Energy drinks still largely unaffordable for most of the world with Egypt being largest untapped market

By Mary Ellen Shoup

- Last updated on GMT

'Tremendous potential' exists in many developing markets for value-priced energy drinks, according to Euromonitor. ©iStock/lowkick
'Tremendous potential' exists in many developing markets for value-priced energy drinks, according to Euromonitor. ©iStock/lowkick

Related tags Energy drinks Energy drink

The market potential for value-priced energy drinks remains largely untapped in much of the world, according to a recent Euromonitor report. 

The unit price of energy drinks fell by $0.41 per liter between 2011 and 2016, a much steeper decline than the overall soft drinks category.

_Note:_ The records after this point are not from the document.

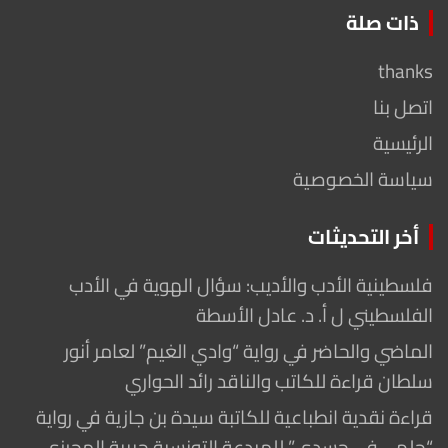
ذات صلة
thanks
اتصل بنا
الرئيسية
سياسة الخصوصية
أخر التحديثات
فلسطينية الأدب والأديب: سؤال الهوية في الأدب
الفلسطيني ل أ. د. عادل الأسطة
الماضي والحاضر في رواية “وادي الغيم” لعامر أنور
سلطان قراءة للكاتب والناقد رائد الحواري
قراءة نقدية انطباعية للكاتبة سيدة بن جازية في رواية
“حلم… في جسدي” للمبدعة التونسية حبيبة المحرزي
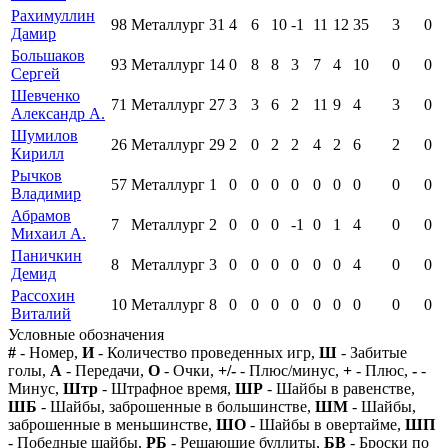
Рахимуллин
98
Металлург
31
4
6
10
-1
11
12
35
3
0
Дамир
Большаков
93
Металлург
14
0
8
8
3
7
4
10
0
0
Сергей
Шевченко
71
Металлург
27
3
3
6
2
11
9
4
3
0
Александр А.
Шумилов
26
Металлург
29
2
0
2
2
4
2
6
2
0
Кирилл
Рычков
57
Металлург
1
0
0
0
0
0
0
0
0
0
Владимир
Абрамов
7
Металлург
2
0
0
0
-1
0
1
4
0
0
Михаил А.
Паничкин
8
Металлург
3
0
0
0
0
0
0
4
0
0
Демид
Рассохин
10
Металлург
8
0
0
0
0
0
0
0
0
0
Виталий
Условные обозначения
#
- Номер,
И
- Количество проведенных игр,
Ш
- Забитые
голы,
А
- Передачи,
О
- Очки,
+/-
- Плюс/минус,
+
- Плюс,
-
-
Минус,
Штр
- Штрафное время,
ШР
- Шайбы в равенстве,
ШБ
- Шайбы, заброшенные в большинстве,
ШМ
- Шайбы,
заброшенные в меньшинстве,
ШО
- Шайбы в овертайме,
ШП
- Победные шайбы,
РБ
- Решающие буллиты,
БВ
- Броски по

“The main reason is that energy drinks, long one of the most expensive soft drinks categories, began to filter down the income spectrum to reach a new class of consumers who have the same needs for on-the-go energy to power them through the day as wealthier consumers, but have previously been underserved by the major brands in the category,”​ Euromonitor beverage analyst, Matthew Barry, said.

However, in many places well-known energy drink brands such as Red Bull are still priced too high to be a realistic option for working-class consumers.

This creates a market opportunity for companies to create value-oriented energy drinks, Barry said.

“The working class is usually priced out and consumption is restricted to groups like wealthy partiers, students at elite schools, and tourists.”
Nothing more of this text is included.